The highlight of this summer’s vacation was cycling 300 plus miles under rain-filled skies surrounded by verdant green forests and raging brown rivers. What a treat to leave drought-ravaged southern California and see not only mud but also puddles. Flashes of lightning and the crashing thunder underscored the power of vacation to reawaken sleeping senses.
We started with a visit to the mother-in-law in Massachusetts. This afforded me the opportunity to swim in Walden Pond’s 60 degree deep waters. An hour communing with Thoreau was worth the amount of life exchanged for it. Did I mention state officials warned about high levels of potentially dangerous bacteria? I swam anyway. Can you say civil disobediance?
From there it was off to Buffalo for the wedding of a friend’s daughter. Given the distance, they were surprised we chose to attend. So was I.

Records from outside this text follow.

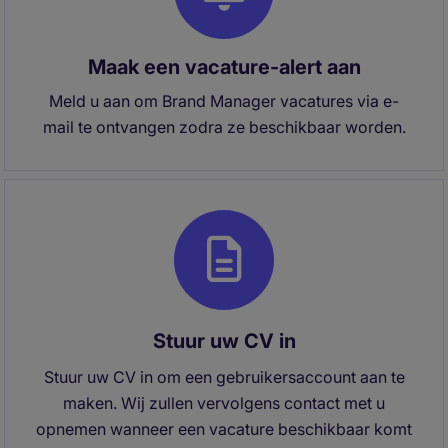
Maak een vacature-alert aan
Meld u aan om Brand Manager vacatures via e-
mail te ontvangen zodra ze beschikbaar worden.
Stuur uw CV in
Stuur uw CV in om een gebruikersaccount aan te
maken. Wij zullen vervolgens contact met u
opnemen wanneer een vacature beschikbaar komt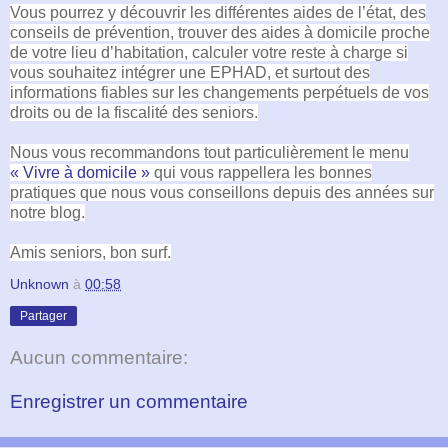
Vous pourrez y découvrir les différentes aides de l’état, des
conseils de prévention, trouver des aides à domicile proche
de votre lieu d’habitation, calculer votre reste à charge si
vous souhaitez intégrer une EPHAD, et surtout des
informations fiables sur les changements perpétuels de vos
droits ou de la fiscalité des seniors.
Nous vous recommandons tout particulièrement le menu
« Vivre à domicile »
qui vous rappellera les bonnes
pratiques que nous vous conseillons depuis des années sur
notre blog.
Amis seniors, bon surf.
Unknown
à
00:58
Partager
Aucun commentaire:
Enregistrer un commentaire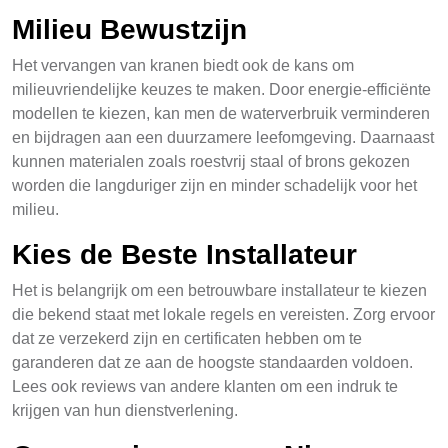
Milieu Bewustzijn
Het vervangen van kranen biedt ook de kans om
milieuvriendelijke keuzes te maken. Door energie-efficiënte
modellen te kiezen, kan men de waterverbruik verminderen
en bijdragen aan een duurzamere leefomgeving. Daarnaast
kunnen materialen zoals roestvrij staal of brons gekozen
worden die langduriger zijn en minder schadelijk voor het
milieu.
Kies de Beste Installateur
Het is belangrijk om een betrouwbare installateur te kiezen
die bekend staat met lokale regels en vereisten. Zorg ervoor
dat ze verzekerd zijn en certificaten hebben om te
garanderen dat ze aan de hoogste standaarden voldoen.
Lees ook reviews van andere klanten om een indruk te
krijgen van hun dienstverlening.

The bike ride started in Buffalo, the Sunday morning after the wedding. The forecast was afternoon rain and thundershowers. The hotel had some plastic shower caps. We each had a set of regular clothes and a second set of riding gear, all packed in plastic bags. Off we rode along Lake Erie into a gray upstate New York cloudy day. The heavens let loose that afternoon.
We took shelter in what we thought was a restaurant. It was a bar filled with folks who seem to start their daily drinking well before noon. As we stood outside on the veranda, the patrons came out to console us as they rotated for cigarette breaks. Finally, we realized there was no way to stay dry for the hours we had yet to ride. Off we went navigating by gps and local redirects.
Bed and breakfasts were our general choice of lodging. There were also a few motels during our six day trip. We rode through New York’s Amish country where we passed several horse-and-buggy rigs. In Pennsylvania, we rode on the Allegheny River Bike trail, a conversion of a former railway. The sensory deprivation experience of riding through a dark dank tunnel was unparalleled. Not knowing when the tunnel would end was part of the thrill. Rolling fast down the hills helped balance the work to climb them.
We didn’t get wet everyday, but we learned no matter how wet we got, it didn’t take long to dry. Finally, we arrived in Pittsburgh where our oldest son attends college. Showing up at the high tech company where he works was interesting. His boss said, “So these are the crazy parents you were talking about.”